OBの仲間も家内も「手術はあっという間に終わる」と事も無げに言うのですが、緊張していたのと緑内障の進行を遅らせる“ステント”という物を挿入したので結構長く感じました。約一週間後に左目というスケジュールでしたが術後の眼圧が高く「左目は1月にしましょう」とドクター、しかも彼は年末まで、インドで現地の人達に白内障手術をするボランティアに出発する、と言うのです。
そう言えば院内のTVモニターに、その旨のインフォメーションが繰り返し流れていたし壁にはインド・ダラムサラの地図や人々の写真が飾ってありました。好奇心がムクムクと湧きあがって来ます。シンガポール在任中、大地震の取材でマハラシュトラ州キラリ村に行った事を思い出します。

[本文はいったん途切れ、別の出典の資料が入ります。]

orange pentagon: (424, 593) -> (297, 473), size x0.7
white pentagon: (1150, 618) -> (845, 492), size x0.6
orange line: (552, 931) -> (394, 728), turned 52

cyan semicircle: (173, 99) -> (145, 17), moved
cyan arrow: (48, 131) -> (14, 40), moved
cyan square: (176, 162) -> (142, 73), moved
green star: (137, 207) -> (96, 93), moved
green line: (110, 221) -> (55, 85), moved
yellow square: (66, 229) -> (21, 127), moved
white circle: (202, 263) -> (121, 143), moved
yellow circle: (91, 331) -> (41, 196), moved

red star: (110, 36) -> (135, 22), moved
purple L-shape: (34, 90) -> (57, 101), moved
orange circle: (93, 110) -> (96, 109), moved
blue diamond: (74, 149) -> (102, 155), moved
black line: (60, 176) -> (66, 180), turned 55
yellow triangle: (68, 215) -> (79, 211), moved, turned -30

早速ネット検索したところ、アジア眼科医療協力会(AOCA)が行っている「Eye Camp・アイキャンプ」という活動であることが解りました。医療施設の無い地方の人々に、その恩恵を受けてもらうためネパールやインドで行う開眼手術活動で今回が13回目になるそうです。現地では世話人たちが患者や医療チームの住居を確保し、医療の全ては海外のNGOや現地赤十字などが負担、患者は全て無料が原則です。ダラムサラはインド北西部、標高1800~2000メートルの高地で、1959年、14世ダライ・ラマ法王がチベットから亡命、亡命政府の各省庁があるという地です。

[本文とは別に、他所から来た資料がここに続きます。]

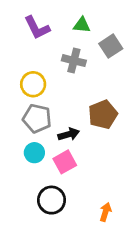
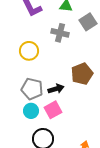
gray pentagon: (37, 118) -> (32, 89), moved
cyan circle: (34, 153) -> (31, 111), moved

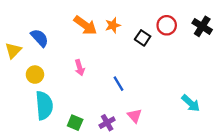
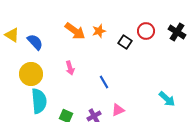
yellow triangle: (13, 50) -> (12, 35), moved, turned -42
yellow circle: (35, 75) -> (31, 74), size x1.5
pink triangle: (135, 116) -> (118, 110), turned 48

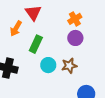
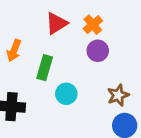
red triangle: (33, 13) -> (56, 23), moved, turned 42
brown star: (69, 66) -> (118, 95), moved

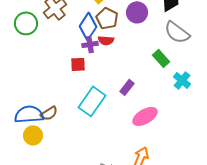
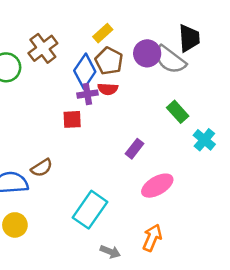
gray semicircle: (177, 32) -> (170, 60), moved
cyan rectangle: (92, 101) -> (90, 210), moved
brown semicircle: (49, 113) -> (42, 168), moved
yellow circle: (33, 135) -> (15, 225), moved

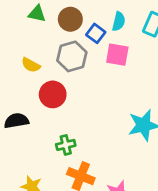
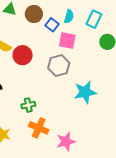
gray hexagon: (72, 56) -> (59, 66), moved
red circle: (53, 94) -> (23, 55), moved

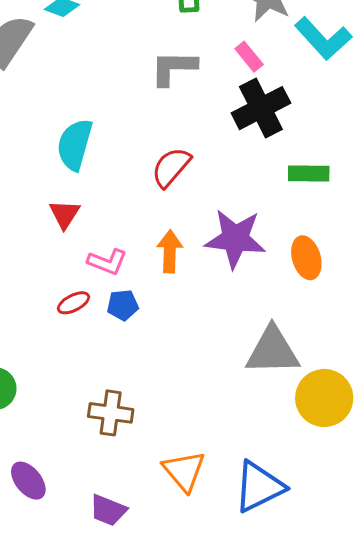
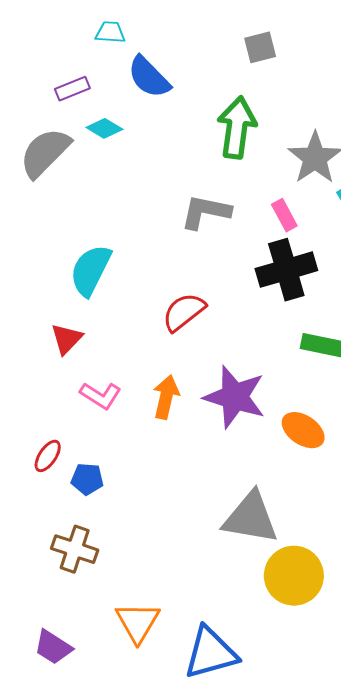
orange ellipse: (306, 258) -> (303, 430), turned -51
red ellipse: (73, 303) -> (48, 456), moved, turned -40
blue pentagon: (123, 305) -> (87, 479), moved

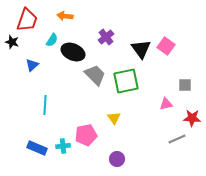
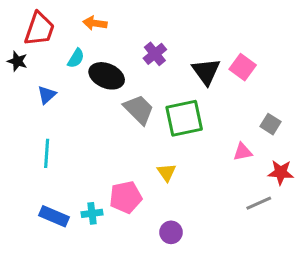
gray square: (185, 85) -> (270, 124), turned 32
cyan line: (45, 105) -> (47, 153), moved

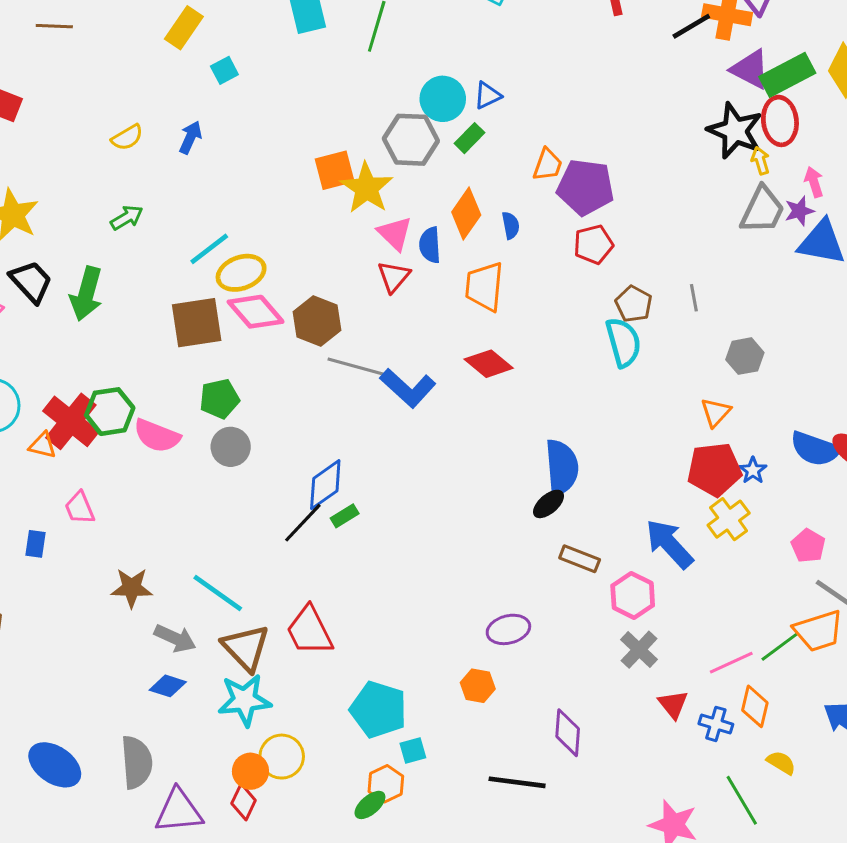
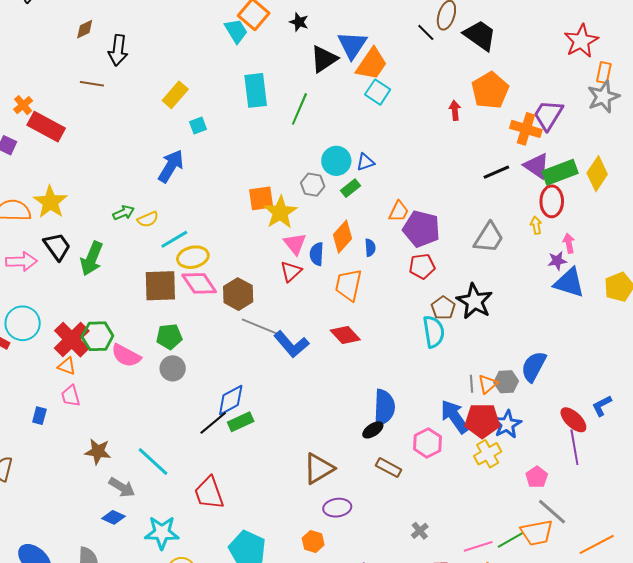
black line: (691, 26) -> (496, 172), moved
black star: (735, 131) -> (474, 301), moved
yellow semicircle: (127, 137) -> (148, 219), moved
blue arrow: (190, 137) -> (171, 166), size x1.6
gray hexagon: (411, 140) -> (313, 185), size x0.7
gray trapezoid: (762, 210) -> (489, 238), moved
gray line: (694, 298) -> (472, 384), moved
gray hexagon: (745, 356) -> (506, 382), moved
orange triangle: (43, 445) -> (67, 366), moved
blue semicircle: (815, 449) -> (534, 367), moved, turned 92
blue star: (753, 470) -> (507, 424), size x1.6
green rectangle: (345, 516) -> (241, 422), size x1.4
blue arrow: (669, 544) -> (455, 417), moved
pink hexagon: (633, 595) -> (428, 443), moved
brown triangle: (246, 648) -> (319, 469), moved, turned 36
gray cross: (639, 650) -> (420, 531), size x0.7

今回、手術して頂いた荒木院長も同じ医院の看護師さん、視能訓練士(こういう仕事があるのですね)とともに12月の終わり10日間を、この活動に参加するという事でした。白内障手術をした方はご存知だと思いますが術後数日間「保護メガネ」をかけますね。受付には「お宅で眠っている保護メガネを寄付して下さい」と書いてあります。医療活動の時、現地の人々に使ってもらうのだそうです。そうか、年末、遠い国まで出かけて行ってこういう活動をしている人たちが居るんだ、と感心してしまいました。私の左目手術は少々遅れても良い、終わったら眼鏡を寄付しよう、と、ちょっと明るい気分で年を越しました。お陰様で1月半ば左目終了、世の中すっかり明るくなり、ダラムサラの人々に思いを馳せながら術後の目薬を点しているところです。